GERİ GÖNDERMELER HAYATA, İNSANLIK ONURUNA VE HAKLARINA KARŞI İŞLENEN SİSTEMATİK ŞİDDET EYLEMLERİDİR VE YASADIŞIDIR!
Geri-göndermeler(PUSHBACKS), bir grup insanın ya da tekil bireylerin yasal süreç başlatma ya da sığınma başvurusunda bulunma fırsatı bulamadan bir bölgeden geri itilmesi ya da gayri resmi olarak sınır dışı edilmesidir. Bu Yunanistan ve diğer Avrupa ülkelerindeki göç düzeninin gayri resmi de olsa önemli bir parçası haline gelmiştir. Son yıllarda, Ege Denizini ve Meriç nehrini geçen onbinlerce insan Yunanistan’dan Türkiye’ye geri gönderilmiştir.
Geri-göndermeler, işkence ve ölüm riski bulunduran yasadışı faaliyetlerdir. Meriç Nehri’nin bulunduğu bölgede, nehirden zorla Türkiye’ye geri gönderilmeden önce; gözaltında çok ağır bir şekilde darpa uğrayan, aşağılanan, bütün kişisel eşyaları çalınan insanlar aynı zamanda gözaltı süreci boyunca aç susuz muameleye maruz kalmaktadırlar. Zira sınırı geçen ve ülkenin içlerine doğru ilerleyen insanlarda iç bölgelerden toplanmakta, polis tarafından sokaklardan veya kamplardan kaçırılmakta ve Türkiye’ye geri gönderilmektedirler.”….
“AVRUPA BİRLİĞİNİN SINIR REJİMİ KATLETMEKTEDİR!

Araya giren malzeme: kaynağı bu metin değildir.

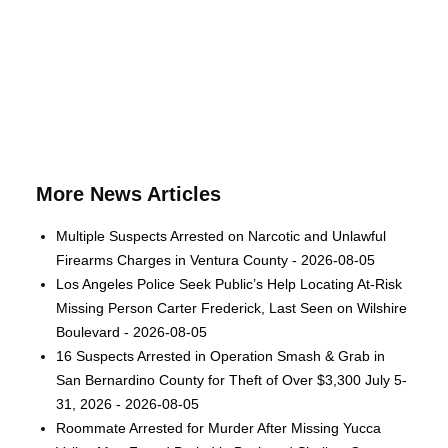
More News Articles
Multiple Suspects Arrested on Narcotic and Unlawful
Firearms Charges in Ventura County - 2026-08-05
Los Angeles Police Seek Public’s Help Locating At-Risk
Missing Person Carter Frederick, Last Seen on Wilshire
Boulevard - 2026-08-05
16 Suspects Arrested in Operation Smash & Grab in
San Bernardino County for Theft of Over $3,300 July 5-
31, 2026 - 2026-08-05
Roommate Arrested for Murder After Missing Yucca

Sınırlardaki silahlanma, örülen duvarlar ve gözetim teknolojileri AB tarafından finanse edilmektedir ve devletin, derin devletin şiddeti Avrupa’ya ulaşmaya çalışan insanları daha tehlikeli yollar izlemeye zorlamaktadır. Türk-Yunan sınırında binlerce insan katledilmiştir. Ege denizi Avrupa’ya ulaşmaya çalışan insanların mezarlığı haline gelmiştir. Sadece 2021 Aralığında denizde batan tekne ve botlardan kaynaklı 30 insan yaşamını yitirirken onlarcası hala kayıptır.

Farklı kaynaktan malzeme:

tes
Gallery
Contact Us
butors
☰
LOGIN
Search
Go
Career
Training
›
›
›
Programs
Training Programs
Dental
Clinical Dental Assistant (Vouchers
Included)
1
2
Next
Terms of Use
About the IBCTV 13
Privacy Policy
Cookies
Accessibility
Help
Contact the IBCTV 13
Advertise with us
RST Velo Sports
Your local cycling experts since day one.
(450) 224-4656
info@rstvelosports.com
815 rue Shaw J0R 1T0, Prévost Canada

Bu ölümler kaza değil tersine AB sınır rejiminin Yunan Devletiyle beraber işlediği cinayet eylemleridir. Sınırların güvenliğinin arttılmasına yönelik siyasi söylemler ve devlet politikaları, göç edenleri insanları kriminalize etmekte, onları insanlıktan çıkartmakta, yaşanan istismarlara, hak ihlallerine ve can kayıplarına karşı bizleri kayıtsız bırakmaya çalışmaktadır. İnsanların savaştan, zulümden, yoksulluktan kaçtıklarını ve hayatta kalmak için AB sınırlarına girmeye çalıştıkları gerçeğini muğlaklaştırmaya çalışmaktadırlar. “Hareket halindeki insanlar”, devletlerin önlerine koyduğu engellere aldırmadan hareket özgürlüğü için mücadele etmeye devam edeceklerdir.

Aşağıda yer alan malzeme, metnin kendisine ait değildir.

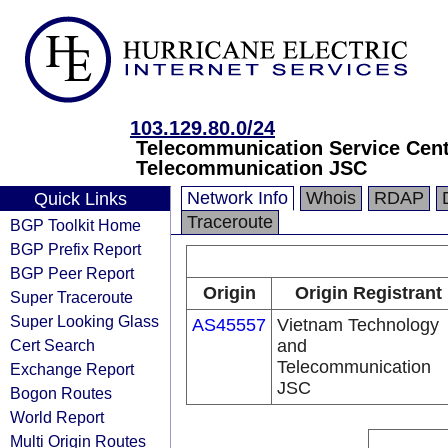
103.129.80.0/24
Telecommunication Service Cent
Telecommunication JSC
Network Info
Whois
RDAP
Quick Links
Traceroute
BGP Toolkit Home
BGP Prefix Report
BGP Peer Report
Origin
Origin Registrant
Super Traceroute
Super Looking Glass
AS45557
Vietnam Technology
Cert Search
and
Telecommunication
Exchange Report
JSC
Bogon Routes
World Report
Multi Origin Routes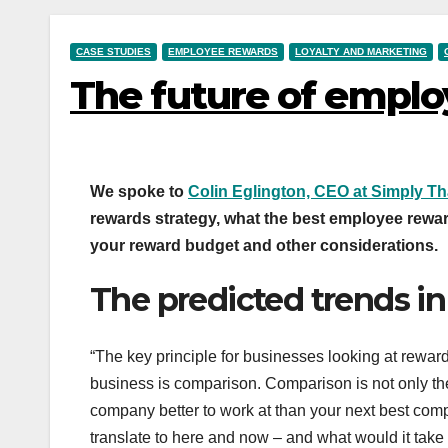
CASE STUDIES
EMPLOYEE REWARDS
LOYALTY AND MARKETING
The future of emplo
We spoke to
Colin Eglington, CEO at Simply T
rewards strategy, what the best employee rewar
your reward budget and other considerations.
The predicted trends i
“The key principle for businesses looking at rewards
business is comparison. Comparison is not only the
company better to work at than your next best comp
translate to here and now – and what would it ta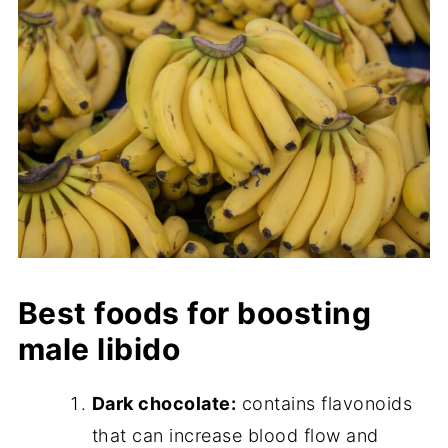
Best foods for boosting
male libido
Dark chocolate:
contains flavonoids
that can increase blood flow and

DENİZLERDE İNSAN HAYATLARI İÇİN VERİLEN MÜCADELE VE DAYANIŞMA SUÇ DEĞİLDİR!
Yunan Hükümeti sınırları geçmeye çalışan insanları kurtarmak için yapılan her türlü eylemi, “Yasadışı göçleri kolaylaştırdığı veya teşvik ettiği” şeklindeki sağcı safsatalarla karalamakta, insan hayatı için gösterilen dayanışma kaçakçılık ve casusluk yaftasıyla hedef alınmaktadır.
Zülümle, sömürüyle ve savaşla harap edilen bir dünyada özgürlük, dayanışma ve insanlık onuru için mücadele edenlerle birlikte her daim yan yana duracağımızı belirtmekteyiz.
GERİ GÖNDERMELER VE SINIR ŞİDDETİ REJİMLERİ DERHAL DURDURULMADIR!
İspanya’nın Ceuta ve Melilla bölgelerinden Orta Akdeniz’e, Fransız-İtalyan sınırından Balkanlar’a, Yunanistan’daki durum “hareket halindeki insanlara” karşı AB’nin yürüttüğü daha geniş bir geri gönderme ve devlet şiddeti kampanyasının sadece bir parçasıdır. 6 Şubat’taki eylemlilikler, göç mağdurları ve onların aileleri için hakikat, adalet ve tazminat talep eden Küresel Mücadele Günü’nün bir parçasıdır. Gün boyunca, Avrupa’da ve ötesinde protestolar ve “Anma Eylemlilikleri” gerçekleşecektir.
AB sınırlarında barbarlıkla karşı karşıya kalan herkes yerliler ve mülteciler; hayat, haysiyet ve özgürlük için hep birlikte ayağa kalkmaktan başka bir yol yoktur!”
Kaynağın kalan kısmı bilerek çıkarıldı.